“An now,” continued his wife with increasing vehemence, “you’ve druv him at last to run away; don’t deny it.”

“He ain’t run away,” muttered Mr Darvell. “He ain’t got pluck enough to do that. He’s a coward, that’s what he is.”

“Coward!” cried his wife, now fairly roused, and standing in an aggressive attitude. “It’s you that are the coward, you great, hulking, stupid lout, to strike a weak boy half yer size. An’ to talk of goin’ to bed, an’ him wandering out there in the woods. My poor little gentle lad!”

She sank down on the settle and wrung her hands helplessly, but started up again the next minute with a sudden energy which seemed to petrify her husband.

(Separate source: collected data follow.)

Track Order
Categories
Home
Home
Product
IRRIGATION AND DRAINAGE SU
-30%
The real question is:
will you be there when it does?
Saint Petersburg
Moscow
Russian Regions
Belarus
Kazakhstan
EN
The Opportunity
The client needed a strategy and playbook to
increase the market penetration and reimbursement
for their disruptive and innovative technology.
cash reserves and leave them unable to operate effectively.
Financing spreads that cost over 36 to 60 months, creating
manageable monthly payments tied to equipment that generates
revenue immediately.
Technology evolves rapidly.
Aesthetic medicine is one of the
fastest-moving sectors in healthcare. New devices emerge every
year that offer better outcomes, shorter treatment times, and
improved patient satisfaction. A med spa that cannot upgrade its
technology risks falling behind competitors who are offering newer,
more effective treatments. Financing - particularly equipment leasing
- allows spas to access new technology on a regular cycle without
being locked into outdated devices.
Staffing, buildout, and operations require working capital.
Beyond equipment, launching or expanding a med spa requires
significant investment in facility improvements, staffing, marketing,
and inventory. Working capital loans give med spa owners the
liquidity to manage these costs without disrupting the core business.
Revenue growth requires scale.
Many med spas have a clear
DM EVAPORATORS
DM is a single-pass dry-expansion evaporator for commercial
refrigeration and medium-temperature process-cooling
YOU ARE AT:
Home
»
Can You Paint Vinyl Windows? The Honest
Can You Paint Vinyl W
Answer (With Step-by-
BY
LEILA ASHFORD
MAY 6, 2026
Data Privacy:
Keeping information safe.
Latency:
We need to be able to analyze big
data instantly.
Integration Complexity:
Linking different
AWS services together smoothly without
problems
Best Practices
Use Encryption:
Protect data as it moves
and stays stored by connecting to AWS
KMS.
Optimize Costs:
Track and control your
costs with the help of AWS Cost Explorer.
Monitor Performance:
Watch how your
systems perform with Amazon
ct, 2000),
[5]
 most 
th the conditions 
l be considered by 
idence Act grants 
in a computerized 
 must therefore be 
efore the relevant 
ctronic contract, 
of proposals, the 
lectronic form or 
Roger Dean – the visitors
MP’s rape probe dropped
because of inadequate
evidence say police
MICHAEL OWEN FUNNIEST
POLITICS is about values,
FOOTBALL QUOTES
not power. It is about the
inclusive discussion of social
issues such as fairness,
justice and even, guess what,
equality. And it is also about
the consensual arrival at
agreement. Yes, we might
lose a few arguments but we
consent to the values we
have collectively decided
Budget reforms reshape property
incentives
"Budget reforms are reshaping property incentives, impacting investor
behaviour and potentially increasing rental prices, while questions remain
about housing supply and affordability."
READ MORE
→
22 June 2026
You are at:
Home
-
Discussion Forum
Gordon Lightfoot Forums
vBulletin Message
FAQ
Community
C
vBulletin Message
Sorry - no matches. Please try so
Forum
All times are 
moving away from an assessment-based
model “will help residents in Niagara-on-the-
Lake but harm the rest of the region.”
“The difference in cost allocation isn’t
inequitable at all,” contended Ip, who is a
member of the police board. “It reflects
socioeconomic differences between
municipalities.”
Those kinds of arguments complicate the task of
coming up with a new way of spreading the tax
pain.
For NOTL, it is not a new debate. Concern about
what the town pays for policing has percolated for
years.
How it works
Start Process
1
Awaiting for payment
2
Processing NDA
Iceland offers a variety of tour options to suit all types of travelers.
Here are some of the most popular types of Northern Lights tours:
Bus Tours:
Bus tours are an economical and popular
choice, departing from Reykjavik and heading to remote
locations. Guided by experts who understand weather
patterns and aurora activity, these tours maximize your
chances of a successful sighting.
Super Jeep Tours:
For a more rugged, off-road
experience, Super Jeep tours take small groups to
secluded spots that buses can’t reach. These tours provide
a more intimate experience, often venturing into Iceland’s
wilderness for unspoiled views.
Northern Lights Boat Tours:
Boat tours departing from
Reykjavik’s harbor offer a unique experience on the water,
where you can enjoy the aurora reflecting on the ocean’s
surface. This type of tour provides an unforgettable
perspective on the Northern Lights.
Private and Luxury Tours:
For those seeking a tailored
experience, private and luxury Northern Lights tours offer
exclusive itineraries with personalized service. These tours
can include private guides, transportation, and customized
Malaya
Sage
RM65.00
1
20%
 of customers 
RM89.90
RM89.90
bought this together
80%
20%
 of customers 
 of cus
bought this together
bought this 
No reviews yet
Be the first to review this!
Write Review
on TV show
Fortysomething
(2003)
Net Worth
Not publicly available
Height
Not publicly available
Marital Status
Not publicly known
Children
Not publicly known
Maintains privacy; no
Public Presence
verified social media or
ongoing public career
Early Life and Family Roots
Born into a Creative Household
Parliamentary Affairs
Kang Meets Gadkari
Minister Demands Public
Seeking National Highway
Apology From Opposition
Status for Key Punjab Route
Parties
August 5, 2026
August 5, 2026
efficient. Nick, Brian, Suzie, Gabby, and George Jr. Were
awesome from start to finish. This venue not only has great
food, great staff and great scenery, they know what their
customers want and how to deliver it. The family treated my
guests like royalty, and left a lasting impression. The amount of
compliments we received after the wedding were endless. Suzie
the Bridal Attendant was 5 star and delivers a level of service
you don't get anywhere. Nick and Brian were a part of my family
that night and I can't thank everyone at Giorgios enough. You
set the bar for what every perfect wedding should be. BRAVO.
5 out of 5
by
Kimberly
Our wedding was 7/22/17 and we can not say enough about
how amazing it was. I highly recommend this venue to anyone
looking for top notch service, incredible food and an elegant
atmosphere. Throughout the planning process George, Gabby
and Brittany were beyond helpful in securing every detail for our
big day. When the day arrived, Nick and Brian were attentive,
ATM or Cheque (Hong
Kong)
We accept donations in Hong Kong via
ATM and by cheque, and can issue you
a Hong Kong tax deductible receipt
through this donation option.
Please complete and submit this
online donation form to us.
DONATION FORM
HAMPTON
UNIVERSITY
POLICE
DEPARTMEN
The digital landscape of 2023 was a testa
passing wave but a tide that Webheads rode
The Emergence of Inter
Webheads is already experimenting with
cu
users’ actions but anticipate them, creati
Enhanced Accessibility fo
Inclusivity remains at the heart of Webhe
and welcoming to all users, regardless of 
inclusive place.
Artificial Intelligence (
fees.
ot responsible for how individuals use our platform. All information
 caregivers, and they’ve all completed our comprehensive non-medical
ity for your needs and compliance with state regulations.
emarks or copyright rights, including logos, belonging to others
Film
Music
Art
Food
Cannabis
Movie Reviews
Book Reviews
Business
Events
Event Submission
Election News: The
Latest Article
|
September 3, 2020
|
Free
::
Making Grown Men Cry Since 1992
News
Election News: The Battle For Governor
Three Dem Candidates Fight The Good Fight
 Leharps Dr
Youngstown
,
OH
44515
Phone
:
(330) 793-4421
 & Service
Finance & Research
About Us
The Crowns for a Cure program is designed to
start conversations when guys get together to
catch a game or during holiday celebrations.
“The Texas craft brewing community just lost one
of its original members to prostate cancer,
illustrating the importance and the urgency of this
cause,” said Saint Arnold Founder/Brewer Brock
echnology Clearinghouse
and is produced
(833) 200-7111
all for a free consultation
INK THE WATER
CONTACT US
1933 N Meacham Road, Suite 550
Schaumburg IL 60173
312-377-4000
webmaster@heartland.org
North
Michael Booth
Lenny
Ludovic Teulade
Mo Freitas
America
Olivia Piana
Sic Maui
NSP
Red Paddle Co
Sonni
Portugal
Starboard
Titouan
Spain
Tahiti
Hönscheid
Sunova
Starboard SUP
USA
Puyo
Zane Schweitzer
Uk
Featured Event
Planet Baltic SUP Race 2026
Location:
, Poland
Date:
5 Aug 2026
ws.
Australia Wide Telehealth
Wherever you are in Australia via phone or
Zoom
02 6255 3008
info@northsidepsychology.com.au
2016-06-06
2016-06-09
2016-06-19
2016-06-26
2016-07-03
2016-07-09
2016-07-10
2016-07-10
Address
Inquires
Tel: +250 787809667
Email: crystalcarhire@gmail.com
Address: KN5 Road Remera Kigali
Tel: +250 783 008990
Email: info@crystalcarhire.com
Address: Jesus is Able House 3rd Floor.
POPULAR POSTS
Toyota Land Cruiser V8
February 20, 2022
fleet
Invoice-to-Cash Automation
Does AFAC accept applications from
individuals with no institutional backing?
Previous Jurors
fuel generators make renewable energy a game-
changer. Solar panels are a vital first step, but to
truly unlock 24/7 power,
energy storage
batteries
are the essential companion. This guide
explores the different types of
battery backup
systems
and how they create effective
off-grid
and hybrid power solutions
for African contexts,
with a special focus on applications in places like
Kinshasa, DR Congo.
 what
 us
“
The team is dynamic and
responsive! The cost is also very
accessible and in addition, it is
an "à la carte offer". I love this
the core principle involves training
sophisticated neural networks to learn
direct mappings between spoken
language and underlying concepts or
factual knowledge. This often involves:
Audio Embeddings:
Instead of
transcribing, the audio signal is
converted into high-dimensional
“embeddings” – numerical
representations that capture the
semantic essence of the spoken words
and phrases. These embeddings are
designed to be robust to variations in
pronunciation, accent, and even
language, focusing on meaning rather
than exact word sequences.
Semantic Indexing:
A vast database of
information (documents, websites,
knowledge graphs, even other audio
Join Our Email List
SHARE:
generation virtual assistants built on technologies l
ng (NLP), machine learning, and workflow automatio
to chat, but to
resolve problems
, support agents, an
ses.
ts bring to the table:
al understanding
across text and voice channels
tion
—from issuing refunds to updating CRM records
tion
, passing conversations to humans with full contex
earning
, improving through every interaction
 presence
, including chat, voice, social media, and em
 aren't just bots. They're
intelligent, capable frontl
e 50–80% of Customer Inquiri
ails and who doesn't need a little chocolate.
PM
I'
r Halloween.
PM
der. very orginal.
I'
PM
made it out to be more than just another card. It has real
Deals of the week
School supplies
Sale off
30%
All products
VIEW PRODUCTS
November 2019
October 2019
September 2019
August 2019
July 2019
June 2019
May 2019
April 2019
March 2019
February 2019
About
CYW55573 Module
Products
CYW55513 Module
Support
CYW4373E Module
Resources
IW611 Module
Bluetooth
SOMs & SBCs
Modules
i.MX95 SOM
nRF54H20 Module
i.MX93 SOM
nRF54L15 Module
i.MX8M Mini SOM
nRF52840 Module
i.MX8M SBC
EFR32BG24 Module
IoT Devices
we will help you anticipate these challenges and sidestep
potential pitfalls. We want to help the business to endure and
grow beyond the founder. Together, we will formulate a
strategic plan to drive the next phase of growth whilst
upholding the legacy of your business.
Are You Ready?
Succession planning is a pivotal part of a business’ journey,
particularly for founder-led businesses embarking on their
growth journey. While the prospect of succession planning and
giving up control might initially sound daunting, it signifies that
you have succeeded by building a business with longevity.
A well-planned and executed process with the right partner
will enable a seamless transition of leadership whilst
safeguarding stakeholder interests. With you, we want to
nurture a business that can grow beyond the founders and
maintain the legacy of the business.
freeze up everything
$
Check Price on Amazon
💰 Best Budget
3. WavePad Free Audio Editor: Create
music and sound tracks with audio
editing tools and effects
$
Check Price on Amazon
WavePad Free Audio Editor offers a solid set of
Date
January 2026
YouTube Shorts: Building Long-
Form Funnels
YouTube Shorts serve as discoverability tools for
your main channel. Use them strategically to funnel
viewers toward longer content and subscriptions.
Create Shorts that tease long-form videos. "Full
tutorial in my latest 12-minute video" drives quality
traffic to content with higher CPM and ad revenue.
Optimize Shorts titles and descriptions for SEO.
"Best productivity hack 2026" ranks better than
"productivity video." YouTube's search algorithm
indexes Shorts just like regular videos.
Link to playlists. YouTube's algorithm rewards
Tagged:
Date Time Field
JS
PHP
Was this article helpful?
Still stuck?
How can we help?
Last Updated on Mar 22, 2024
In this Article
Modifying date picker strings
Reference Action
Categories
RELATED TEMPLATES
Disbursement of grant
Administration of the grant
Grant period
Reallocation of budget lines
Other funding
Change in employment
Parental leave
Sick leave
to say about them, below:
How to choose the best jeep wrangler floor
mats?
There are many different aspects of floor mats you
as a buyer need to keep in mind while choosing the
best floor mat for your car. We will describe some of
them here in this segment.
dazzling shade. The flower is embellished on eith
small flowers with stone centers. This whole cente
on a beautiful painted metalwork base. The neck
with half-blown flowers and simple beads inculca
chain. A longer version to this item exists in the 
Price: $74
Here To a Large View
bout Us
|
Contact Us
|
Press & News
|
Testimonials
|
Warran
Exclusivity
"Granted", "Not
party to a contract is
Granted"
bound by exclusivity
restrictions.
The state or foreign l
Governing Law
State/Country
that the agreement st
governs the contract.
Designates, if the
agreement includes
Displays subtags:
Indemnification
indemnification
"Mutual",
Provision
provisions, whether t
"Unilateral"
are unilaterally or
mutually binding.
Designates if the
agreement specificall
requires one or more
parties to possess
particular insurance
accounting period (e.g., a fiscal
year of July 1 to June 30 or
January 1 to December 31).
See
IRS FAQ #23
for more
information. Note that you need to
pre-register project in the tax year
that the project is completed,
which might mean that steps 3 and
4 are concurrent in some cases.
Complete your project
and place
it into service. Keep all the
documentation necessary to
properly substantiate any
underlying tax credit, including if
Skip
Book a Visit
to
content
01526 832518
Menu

“Put on your boots,” she said, pointing to them; and as Mr Darvell meekly obeyed she went on speaking quietly and rapidly. “Wake up Jack Gunn and send him down to Danecross. Tell him to ask at the rectory and at schoolmaster’s if they’ve seen the lad. Take your lantern and go into the woods. There’s gypsies camping out Hampden way; go there, and tell ’em to look out for him. Don’t you dare to come back without the lad. I’ll stop here, and burn a light and keep his supper ready. Poor little lad, he’ll be starved with hunger!”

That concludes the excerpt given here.